[Extracted records]
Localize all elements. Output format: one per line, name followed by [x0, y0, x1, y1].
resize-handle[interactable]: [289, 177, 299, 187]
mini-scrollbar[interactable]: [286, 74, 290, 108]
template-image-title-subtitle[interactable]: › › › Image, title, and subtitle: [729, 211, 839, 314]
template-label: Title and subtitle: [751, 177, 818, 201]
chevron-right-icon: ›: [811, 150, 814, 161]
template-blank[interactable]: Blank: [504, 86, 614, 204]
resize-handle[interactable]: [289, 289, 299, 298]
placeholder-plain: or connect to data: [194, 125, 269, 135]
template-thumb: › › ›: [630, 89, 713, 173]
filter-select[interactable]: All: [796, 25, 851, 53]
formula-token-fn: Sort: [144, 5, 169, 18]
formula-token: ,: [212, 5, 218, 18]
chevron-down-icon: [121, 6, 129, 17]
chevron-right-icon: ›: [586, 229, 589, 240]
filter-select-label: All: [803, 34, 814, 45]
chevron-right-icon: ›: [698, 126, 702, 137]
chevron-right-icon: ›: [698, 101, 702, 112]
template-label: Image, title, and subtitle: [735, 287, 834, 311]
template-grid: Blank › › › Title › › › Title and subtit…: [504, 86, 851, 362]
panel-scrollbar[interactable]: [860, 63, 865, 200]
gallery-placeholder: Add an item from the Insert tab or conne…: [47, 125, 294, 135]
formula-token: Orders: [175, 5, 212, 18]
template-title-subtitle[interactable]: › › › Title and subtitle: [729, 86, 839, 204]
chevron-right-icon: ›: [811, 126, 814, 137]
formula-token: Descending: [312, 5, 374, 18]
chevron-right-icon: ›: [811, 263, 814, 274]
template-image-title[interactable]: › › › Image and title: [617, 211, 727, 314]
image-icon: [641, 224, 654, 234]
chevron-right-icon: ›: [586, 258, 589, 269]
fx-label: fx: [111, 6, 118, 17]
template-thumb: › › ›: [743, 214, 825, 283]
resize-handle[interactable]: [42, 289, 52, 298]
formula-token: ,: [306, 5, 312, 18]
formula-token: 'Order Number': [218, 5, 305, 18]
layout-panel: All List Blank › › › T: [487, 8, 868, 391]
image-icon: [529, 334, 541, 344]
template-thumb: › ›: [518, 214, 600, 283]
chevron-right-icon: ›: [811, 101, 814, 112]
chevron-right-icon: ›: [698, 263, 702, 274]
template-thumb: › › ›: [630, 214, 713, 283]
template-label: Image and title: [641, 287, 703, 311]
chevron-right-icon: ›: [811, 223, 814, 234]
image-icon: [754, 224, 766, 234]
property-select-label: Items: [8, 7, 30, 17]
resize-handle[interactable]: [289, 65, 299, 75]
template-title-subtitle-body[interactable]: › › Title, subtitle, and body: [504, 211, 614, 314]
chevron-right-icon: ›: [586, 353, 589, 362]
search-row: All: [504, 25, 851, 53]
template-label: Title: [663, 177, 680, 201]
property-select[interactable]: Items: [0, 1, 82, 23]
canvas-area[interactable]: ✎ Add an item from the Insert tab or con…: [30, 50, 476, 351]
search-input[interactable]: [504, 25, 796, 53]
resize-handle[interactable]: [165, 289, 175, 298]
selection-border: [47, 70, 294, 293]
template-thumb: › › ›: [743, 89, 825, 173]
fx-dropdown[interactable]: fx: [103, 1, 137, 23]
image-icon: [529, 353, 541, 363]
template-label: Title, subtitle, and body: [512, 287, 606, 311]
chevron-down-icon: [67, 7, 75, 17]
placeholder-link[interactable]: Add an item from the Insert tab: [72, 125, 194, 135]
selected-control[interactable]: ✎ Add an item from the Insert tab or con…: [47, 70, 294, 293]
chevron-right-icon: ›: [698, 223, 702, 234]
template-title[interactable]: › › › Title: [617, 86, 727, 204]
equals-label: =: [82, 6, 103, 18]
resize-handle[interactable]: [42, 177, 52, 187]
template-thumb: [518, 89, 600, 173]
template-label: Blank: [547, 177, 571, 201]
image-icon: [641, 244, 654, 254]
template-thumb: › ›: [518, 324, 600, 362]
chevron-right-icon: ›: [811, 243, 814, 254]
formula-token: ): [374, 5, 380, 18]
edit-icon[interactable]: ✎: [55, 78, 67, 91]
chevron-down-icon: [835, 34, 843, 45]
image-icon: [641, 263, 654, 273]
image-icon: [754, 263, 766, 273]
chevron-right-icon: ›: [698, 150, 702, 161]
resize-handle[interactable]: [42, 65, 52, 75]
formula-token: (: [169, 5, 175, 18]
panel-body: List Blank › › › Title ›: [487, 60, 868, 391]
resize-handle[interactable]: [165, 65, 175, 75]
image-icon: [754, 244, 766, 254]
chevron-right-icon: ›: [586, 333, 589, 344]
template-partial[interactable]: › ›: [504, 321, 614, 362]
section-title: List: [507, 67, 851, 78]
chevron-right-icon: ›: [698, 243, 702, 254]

**Aim of the task:** The response must contain each line above that holds the string "panel".

**Solution to this exercise:**
panel-scrollbar[interactable]: [860, 63, 865, 200]
layout-panel: All List Blank › › › T: [487, 8, 868, 391]
panel-body: List Blank › › › Title ›: [487, 60, 868, 391]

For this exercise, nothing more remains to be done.